The Intellivision Voice Synthesis Module was released in 1982, giving the 16-bit console the power of speech. But unfortunately, most other consoles weren’t quite as lucky. Sure, some systems, like the PC Engine CD and Nintendo Famicom, have the ability to play samples directly, so at least they can do pre-recorded speech. But the Sega Master System can’t even do that. So how do we manage?

You know it’s possible

Have you ever played Alex Kidd: The Lost Stars? If not, immediately go out right now and buy it (the post not sponsored by Sega) and put it in your Sega(tm) Master System. You’ll hear a miracle: the console speaks. (Possibly a bit too quietly as my Master System is having a bad day)

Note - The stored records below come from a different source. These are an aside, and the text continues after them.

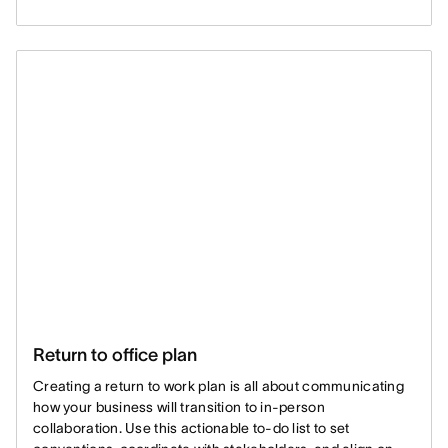
Return to office plan
Creating a return to work plan is all about communicating
how your business will transition to in-person
collaboration. Use this actionable to-do list to set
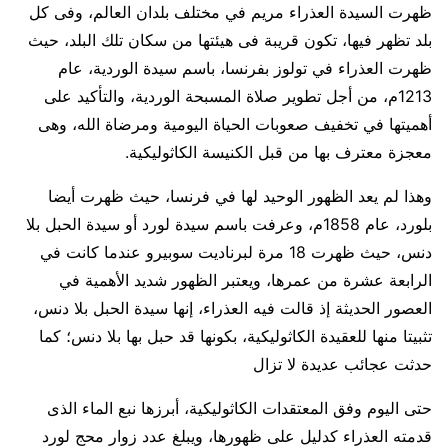
ظهرت السيدة العذراء مريم في مختلف بلدان العالم، وفى كل
بلد تظهر فيها، تكون قريبة فى هيئتها من سكان تلك البلد، حيث
ظهرت العذراء في تولوز بفرنسا، باسم سيدة الوردية، عام
1213م، من أجل تطوير صلاة المسبحة الوردية، والتأكيد على
أهميتها في تخفيف صعوبات الحياة اليومية ومرضاة الله، وهى
معجزة معترف بها من قبل الكنيسة الكاثوليكية.
وهذا لم يعد الظهور الوحيد لها في فرنسا، حيث ظهرت أيضا
بلورد، عام 1858م، وعرفت باسم سيدة لورد أو سيدة الحبل بلا
دنس، حيث ظهرت 18 مرة لبرناديت سوبيرو عندما كانت في
الرابعة عشرة من عمرها، ويعتبر الظهور شديد الأهمية في
العصور الحديثة إذ قالت فيه العذراء، إنها سيدة الحبل بلا دنس،
تثبيتا منها للعقيدة الكاثوليكية، بكونها قد حبل بها بلا دنس؛ كما
حدثت عجائب عديدة لا تزال
حتى اليوم وفق المعتقدات الكاثوليكية، أبرزها نبع الماء الذى
قدمته العذراء كدليل على ظهورها، ويبلغ عدد زوار محج لورد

Now put the game aside to keep reading this post. Those stars are already lost, what’s a little longer?

What does the Sega say?

The Sega Master System, as I noted in my overview post, uses the SN76489A sound chip (often just called the “PSG”, for Programmable Sound Generator, though that’s a generic term used for multiple chips). Well, a Sega clone of it, anyway. This is a 4-voice sound chip, used here to play the Space Harrier theme in Space Harrier 3-D. (This one’s loud)

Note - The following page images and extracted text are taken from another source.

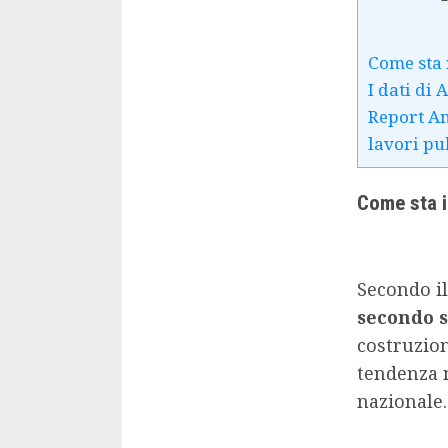
Come sta 
I dati di
Report An
lavori pu
Come sta i
Secondo il
secondo 
costruzio
tendenza 
nazionale.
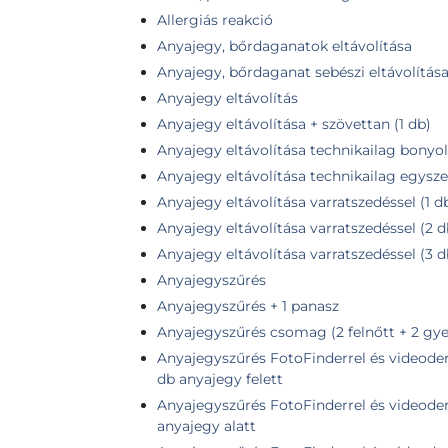
Allergiás reakció
Anyajegy, bőrdaganatok eltávolítása
Anyajegy, bőrdaganat sebészi eltávolítás
Anyajegy eltávolítás
Anyajegy eltávolítása + szövettan (1 db)
Anyajegy eltávolítása technikailag bonyolu
Anyajegy eltávolítása technikailag egysze
Anyajegy eltávolítása varratszedéssel (1 
Anyajegy eltávolítása varratszedéssel (2 
Anyajegy eltávolítása varratszedéssel (3 
Anyajegyszűrés
Anyajegyszűrés + 1 panasz
Anyajegyszűrés csomag (2 felnőtt + 2 gye
Anyajegyszűrés FotoFinderrel és videoder
db anyajegy felett
Anyajegyszűrés FotoFinderrel és videoder
anyajegy alatt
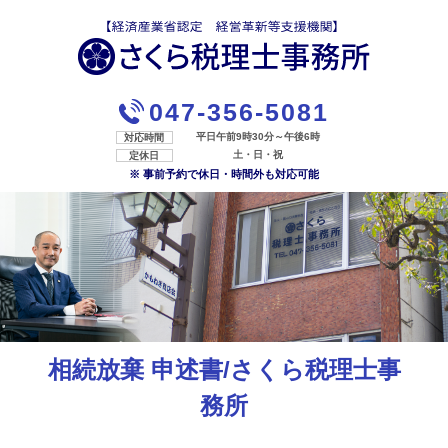
047-356-5081
平日午前9時30分～午後6時
対応時間
土・日・祝
定休日
※ 事前予約で休日・時間外も対応可能
相続放棄 申述書/さくら税理士事
務所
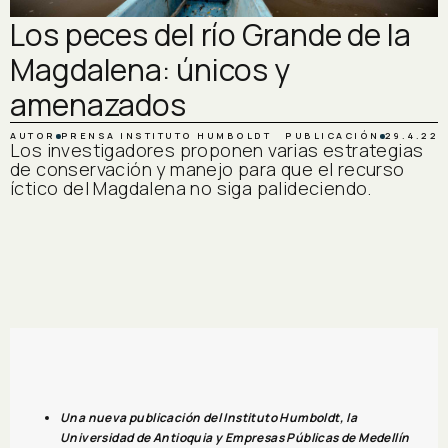
Los peces del río Grande de la
Magdalena: únicos y
amenazados
AUTOR
PRENSA INSTITUTO HUMBOLDT
PUBLICACIÓN
29.4.22
Los investigadores proponen varias estrategias
de conservación y manejo para que el recurso
íctico del Magdalena no siga palideciendo.
Una nueva publicación del Instituto Humboldt, la
Universidad de Antioquia y Empresas Públicas de Medellín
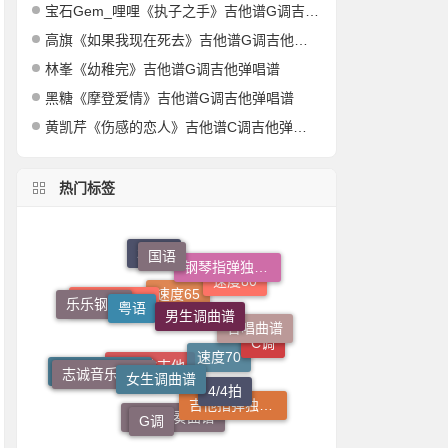
宝石Gem_哩哩《执子之手》吉他谱G调吉他弹唱谱
高旗《如果我现在死去》吉他谱G调吉他弹唱谱
林峯《幼稚完》吉他谱G调吉他弹唱谱
黑糖《摩登爱情》吉他谱G调吉他弹唱谱
黄凯芹《伤感的恋人》吉他谱C调吉他弹唱谱
热门标签
国语
钢琴指弹独奏谱
粤语
男生调曲谱
2/4拍
乐乐钢琴
合唱曲谱
速度80
女生调曲谱
吉他弹唱谱
速度65
志诚音乐吉他
4/4拍
C调
一根稻草吉他
速度70
G调
吉他指弹独奏谱
小叶歌吉他
吉他独奏曲谱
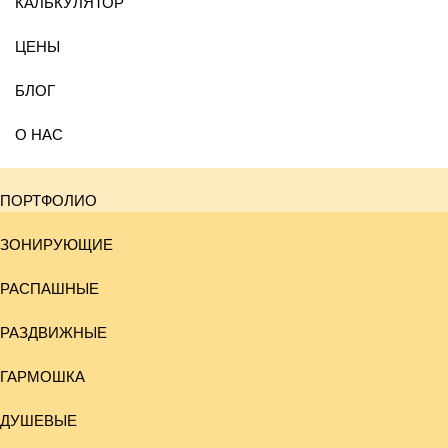
КАЛЬКУЛЯТОР
ЦЕНЫ
БЛОГ
О НАС
ПОРТФОЛИО
ЗОНИРУЮЩИЕ
РАСПАШНЫЕ
РАЗДВИЖНЫЕ
ГАРМОШКА
ДУШЕВЫЕ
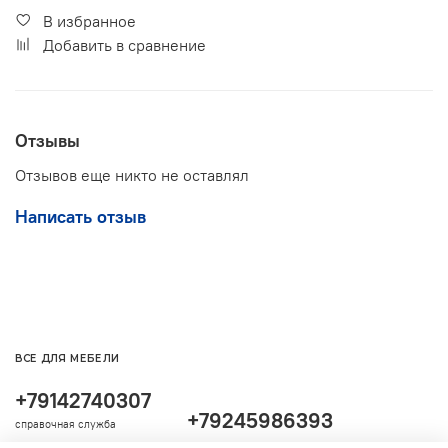
В избранное
Добавить в сравнение
Отзывы
Отзывов еще никто не оставлял
Написать отзыв
ВСЕ ДЛЯ МЕБЕЛИ
+79142740307
+79245986393
справочная служба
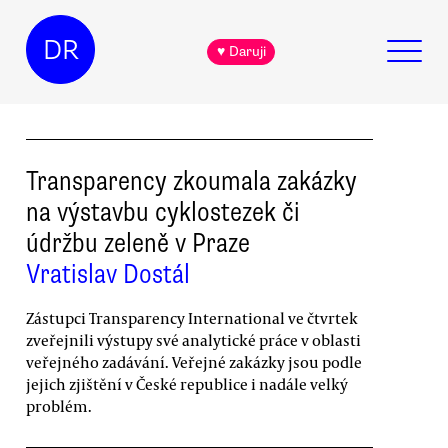
DR
♥ Daruji
Transparency zkoumala zakázky
na výstavbu cyklostezek či
údržbu zeleně v Praze
Vratislav Dostál
Zástupci Transparency International ve čtvrtek
zveřejnili výstupy své analytické práce v oblasti
veřejného zadávání. Veřejné zakázky jsou podle
jejich zjištění v České republice i nadále velký
problém.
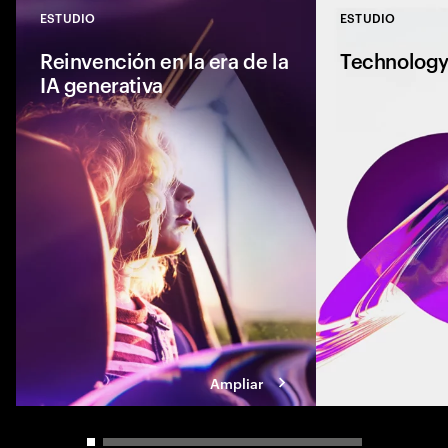
ESTUDIO
ESTUDIO
Close
Reinvención en la era de la
Technology
IA generativa
Cinco imperativos q
debe abordar para 
de la IA generativa
Ampliar
Carousel slider control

What are those four voices?

  • 3 square wave channels
  • 1 noise channel

You can also sacrifice one of the three square waves to get more noise frequencies, but that’s not important right now. What is important to note is that none of these seem able to play arbitrary sounds, like “FIND THE MIRACLE BALL”. (Or is it “I’M THE MIRACLE BALL?”) Square wave tones and noise can do a lot, but they can’t talk to you.

But then again, what is a sample?

All the world’s a DAC

Here’s a computer voice saying “warning”, generated by using the say command in Mac OS. My game is a shoot ‘em up, and I want to have an overly dramatic pre-boss intro, because those are fun. Have a gratuitous screenshot of DoDonPachi DaiOuJou Tamashii.

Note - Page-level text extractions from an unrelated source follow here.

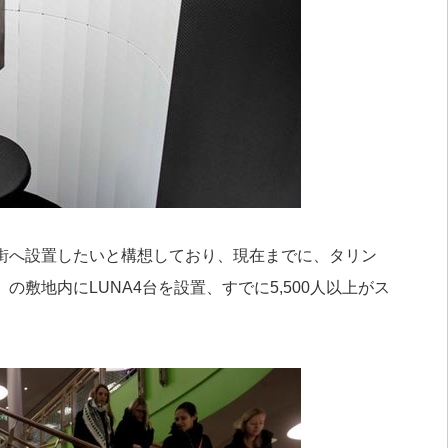
街へ設置したいと構想しており、現在までに、タリン
敷地内にLUNA4台を設置、すでに5,500人以上がス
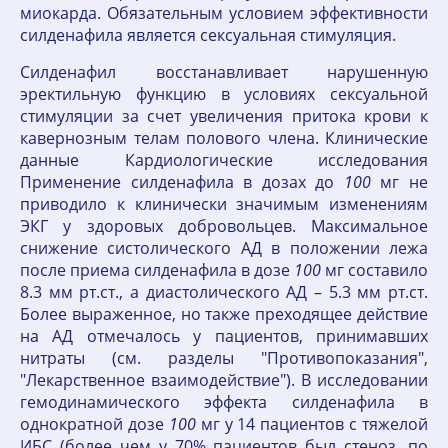
миокарда. Обязательным условием эффективности
силденафила является сексуальная стимуляция.
Силденафил восстанавливает нарушенную
эректильную функцию в условиях сексуальной
стимуляции за счет увеличения притока крови к
кавернозным телам полового члена. Клинические
данные Кардиологические исследования
Применение силденафила в дозах до
100
мг не
приводило к клинически значимым изменениям
ЭКГ у здоровых добровольцев. Максимальное
снижение систолического АД в положении лежа
после приема силденафила в дозе
100
мг составило
8.3 мм рт.ст., а диастолического АД – 5.3 мм рт.ст.
Более выраженное, но также преходящее действие
на АД отмечалось у пациентов, принимавших
нитраты (см. разделы "Противопоказания",
"Лекарственное взаимодействие"). В исследовании
гемодинамического эффекта силденафила в
однократной дозе
100
мг у 14 пациентов с тяжелой
ИБС (более чем у 70% пациентов был стеноз, по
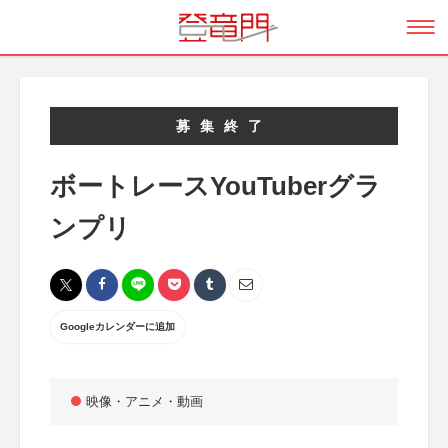
募集終了
ボートレースYouTuberグラ
ンプリ
Googleカレンダーに追加
映像・アニメ・動画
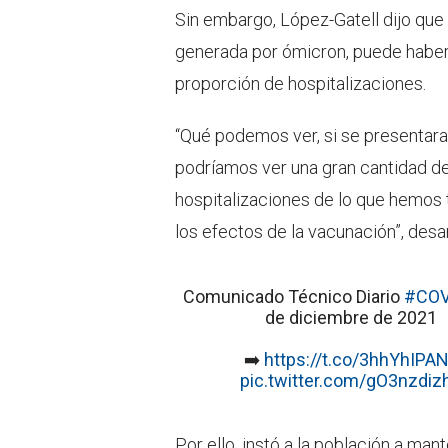
Sin embargo, López-Gatell dijo que a
generada por ómicron, puede haber
proporción de hospitalizaciones.
“Qué podemos ver, si se presentara
podríamos ver una gran cantidad d
hospitalizaciones de lo que hemos t
los efectos de la vacunación”, desar
Comunicado Técnico Diario
#COV
de diciembre de 2021
➡️
https://t.co/3hhYhIPA
pic.twitter.com/gO3nzdiz
Por ello, instó a la población a ma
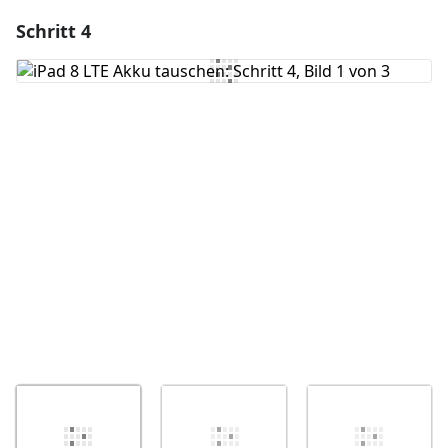
Schritt 4
Einen Kommentar hinzufügen
Kommentar hinzufügen
Abbrechen
Kommentieren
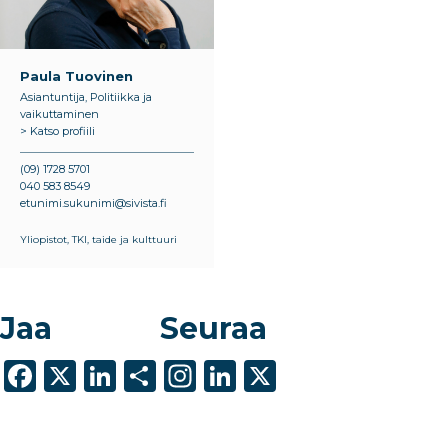
Paula Tuovinen
Asiantuntija, Politiikka ja
vaikuttaminen
> Katso profiili
(09) 1728 5701
040 583 8549
etunimi.sukunimi@sivista.fi
Yliopistot, TKI, taide ja kulttuuri
Jaa
Seuraa
F
X
Li
S
In
Li
X
a
n
h
st
n
c
k
ar
a
k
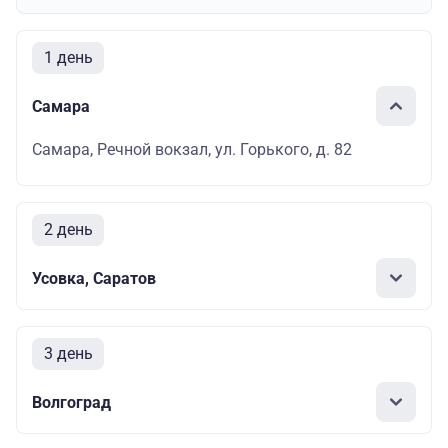
1 день
Самара
Самара, Речной вокзал, ул. Горького, д. 82
2 день
Усовка, Саратов
3 день
Волгоград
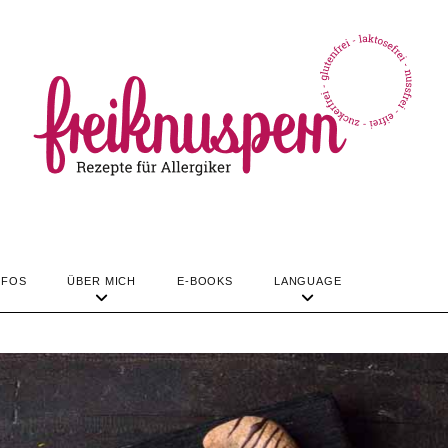
TIPPS & INFOS
ÜBER MICH
LANGUAGE
REZEPTE
NFOS
ÜBER MICH
E-BOOKS
LANGUAGE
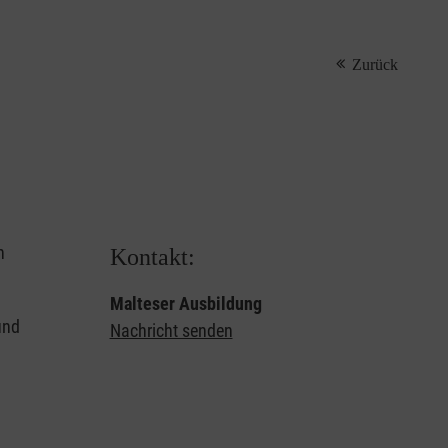
Zurück
n
Kontakt:
Malteser Ausbildung
und
Nachricht senden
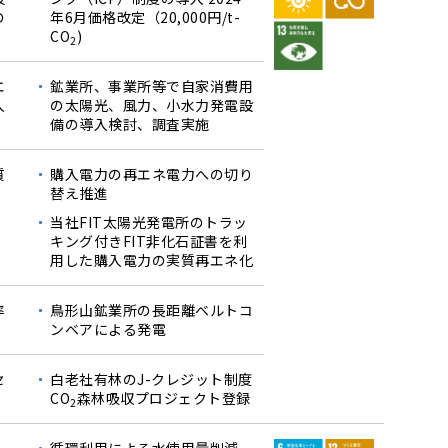
の
年6月価格改定（20,000円/t-
CO
)
2
エ
鉱業所、事業所等で自家消費用
入
の太陽光、風力、小水力発電設
備の導入検討、調査実施
質
購入電力の再エネ電力への切り
替え推進
当社FIT太陽光発電所のトラッ
キング付きFIT非化石証書を利
用した購入電力の実質再エネ化
率
鳥形山鉱業所の長距離ベルトコ
ンベアによる発電
セ
白老社有林のJ-クレジット制度
CO
森林吸収プロジェクト登録
2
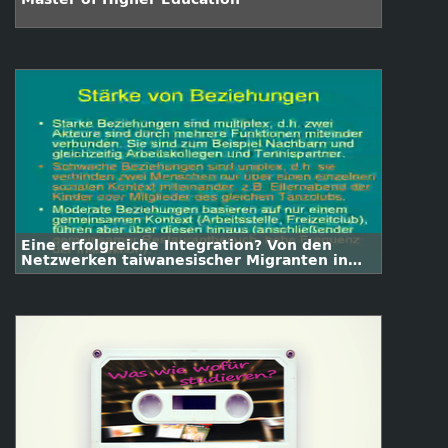
Eine erfolgreiche Integration? Von den
Netzwerken taiwanesischer Migranten in
den USA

DoDonPachi Daioujou Tamashii gameplay. There is a warning before the boss

But of course, if you look at the file in a hex editor, you’ll never see the word “warning” (unless there’s a really strange coincidence). What do you need to do with seven bytes when 19 kiB will do? The word “warning” is encoded as a waveform.

A blue wave form at 22050Hz

The main property of this wave that makes it a wave is that it is single-valued; it has one value at any given point in time. When your computer plays it back, it therefore is constantly moving its speaker, and the displacement is the wave. More or less, anyway.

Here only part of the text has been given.